== WORK ITEM ==
A copy of the listing below is needed, exact in every line and without images.

== DATA SHOWN ==

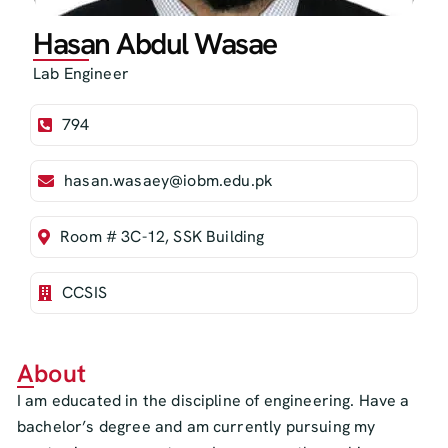
Hasan Abdul Wasae
Lab Engineer
794
hasan.wasaey@iobm.edu.pk
Room # 3C-12, SSK Building
CCSIS
About
I am educated in the discipline of engineering. Have a
bachelor’s degree and am currently pursuing my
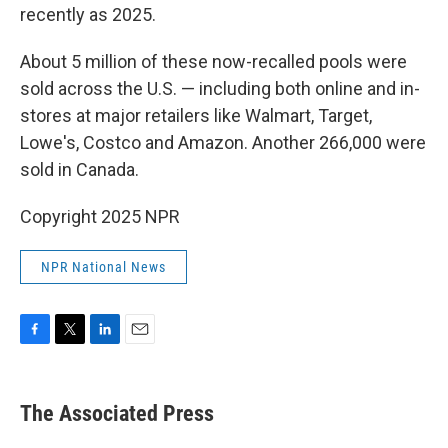
recently as 2025.
About 5 million of these now-recalled pools were
sold across the U.S. — including both online and in-
stores at major retailers like Walmart, Target,
Lowe's, Costco and Amazon. Another 266,000 were
sold in Canada.
Copyright 2025 NPR
NPR National News
F
T
L
E
a
w
i
m
c
i
n
a
e
t
k
i
The Associated Press
b
t
e
l
o
e
d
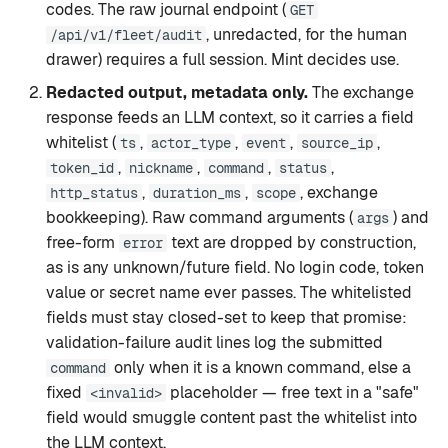
codes. The raw journal endpoint (
GET
, unredacted, for the human
/api/v1/fleet/audit
drawer) requires a full session. Mint decides use.
Redacted output, metadata only.
The exchange
response feeds an LLM context, so it carries a field
whitelist (
,
,
,
,
ts
actor_type
event
source_ip
,
,
,
,
token_id
nickname
command
status
,
,
, exchange
http_status
duration_ms
scope
bookkeeping). Raw command arguments (
) and
args
free-form
text are dropped by construction,
error
as is any unknown/future field. No login code, token
value or secret name ever passes. The whitelisted
fields must stay closed-set to keep that promise:
validation-failure audit lines log the submitted
only when it is a known command, else a
command
fixed
placeholder — free text in a "safe"
<invalid>
field would smuggle content past the whitelist into
the LLM context.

== RESULT BELOW ==
Hasan Abdul Wasae
Lab Engineer
794
hasan.wasaey@iobm.edu.pk
Room # 3C-12, SSK Building
CCSIS
About
I am educated in the discipline of engineering. Have a
bachelor’s degree and am currently pursuing my
recently as 2025.
About 5 million of these now-recalled pools were
sold across the U.S. — including both online and in-
stores at major retailers like Walmart, Target,
Lowe's, Costco and Amazon. Another 266,000 were
sold in Canada.
Copyright 2025 NPR
NPR National News
F
T
L
E
a
w
i
m
c
i
n
a
e
t
k
i
The Associated Press
b
t
e
l
o
e
d
codes. The raw journal endpoint (
GET
, unredacted, for the human
/api/v1/fleet/audit
drawer) requires a full session. Mint decides use.
Redacted output, metadata only.
The exchange
response feeds an LLM context, so it carries a field
whitelist (
,
,
,
,
ts
actor_type
event
source_ip
,
,
,
,
token_id
nickname
command
status
,
,
, exchange
http_status
duration_ms
scope
bookkeeping). Raw command arguments (
) and
args
free-form
text are dropped by construction,
error
as is any unknown/future field. No login code, token
value or secret name ever passes. The whitelisted
fields must stay closed-set to keep that promise:
validation-failure audit lines log the submitted
only when it is a known command, else a
command
fixed
placeholder — free text in a "safe"
<invalid>
field would smuggle content past the whitelist into
the LLM context.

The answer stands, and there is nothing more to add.